Reproduce exactly the lines below from the one containing "Развлечение" through the one containing "добродетель; она делает", including both, and nothing else.
[[ DATA EXTRACT, beginning ]]
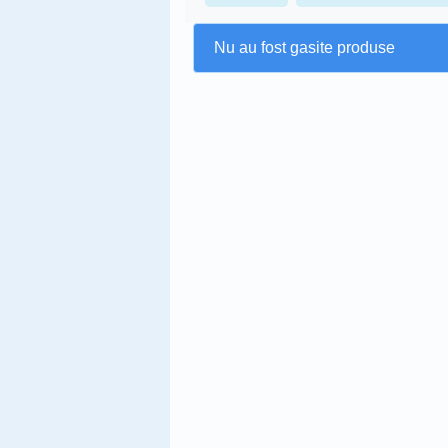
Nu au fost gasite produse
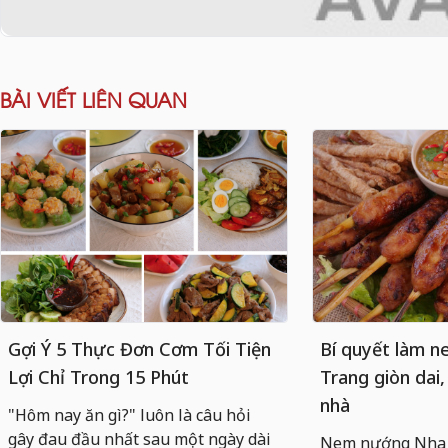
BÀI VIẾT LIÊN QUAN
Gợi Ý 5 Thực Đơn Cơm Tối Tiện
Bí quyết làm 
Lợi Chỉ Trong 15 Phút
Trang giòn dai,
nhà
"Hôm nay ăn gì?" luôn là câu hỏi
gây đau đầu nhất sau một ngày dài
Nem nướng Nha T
[[ DATA EXTRACT, end ]]
[[ DATA EXTRACT, beginning ]]
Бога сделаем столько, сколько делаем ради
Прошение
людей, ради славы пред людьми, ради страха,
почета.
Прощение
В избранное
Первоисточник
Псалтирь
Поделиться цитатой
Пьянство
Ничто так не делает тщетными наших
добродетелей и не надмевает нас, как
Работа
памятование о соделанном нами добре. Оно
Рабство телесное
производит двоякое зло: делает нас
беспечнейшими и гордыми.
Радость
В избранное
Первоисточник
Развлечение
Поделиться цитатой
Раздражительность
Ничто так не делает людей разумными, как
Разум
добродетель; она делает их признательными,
[[ DATA EXTRACT, end ]]
[[ DATA EXTRACT, beginning ]]
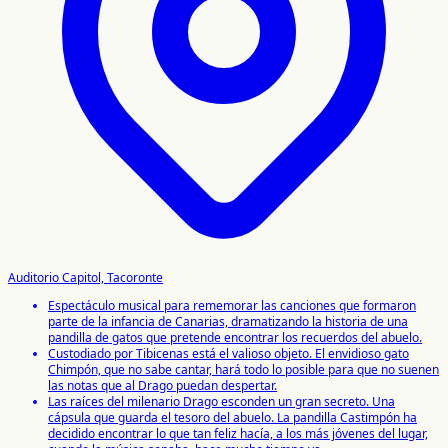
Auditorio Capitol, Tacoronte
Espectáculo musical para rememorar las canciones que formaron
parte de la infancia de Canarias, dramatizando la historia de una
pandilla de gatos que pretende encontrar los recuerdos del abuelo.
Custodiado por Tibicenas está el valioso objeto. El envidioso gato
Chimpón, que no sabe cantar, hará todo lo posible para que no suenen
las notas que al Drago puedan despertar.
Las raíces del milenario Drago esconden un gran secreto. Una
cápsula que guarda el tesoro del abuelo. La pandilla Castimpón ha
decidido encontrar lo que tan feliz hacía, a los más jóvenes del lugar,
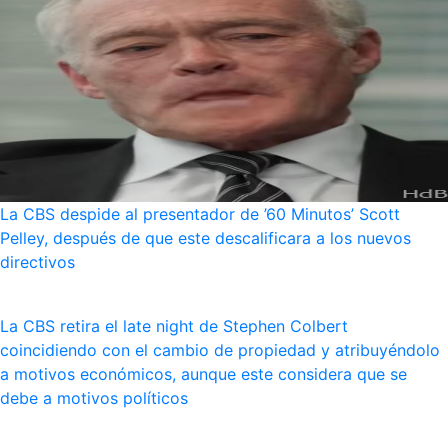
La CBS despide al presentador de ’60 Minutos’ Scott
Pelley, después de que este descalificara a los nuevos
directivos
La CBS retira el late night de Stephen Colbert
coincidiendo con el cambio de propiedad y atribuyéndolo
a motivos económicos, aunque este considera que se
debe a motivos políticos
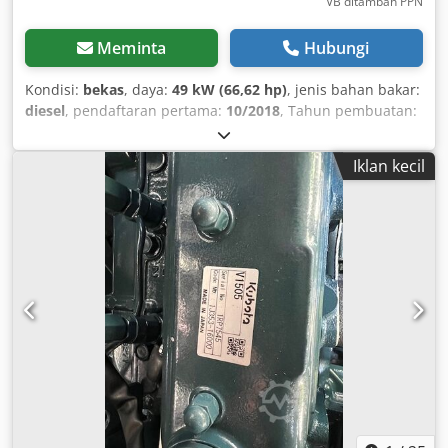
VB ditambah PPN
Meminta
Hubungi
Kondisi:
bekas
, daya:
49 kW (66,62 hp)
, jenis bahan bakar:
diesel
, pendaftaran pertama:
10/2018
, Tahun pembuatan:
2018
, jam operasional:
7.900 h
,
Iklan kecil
[[ DATA EXTRACT, end ]]
WRITTEN SOLUTION =
Развлечение
Поделиться цитатой
Раздражительность
Ничто так не делает людей разумными, как
Разум
добродетель; она делает их признательными,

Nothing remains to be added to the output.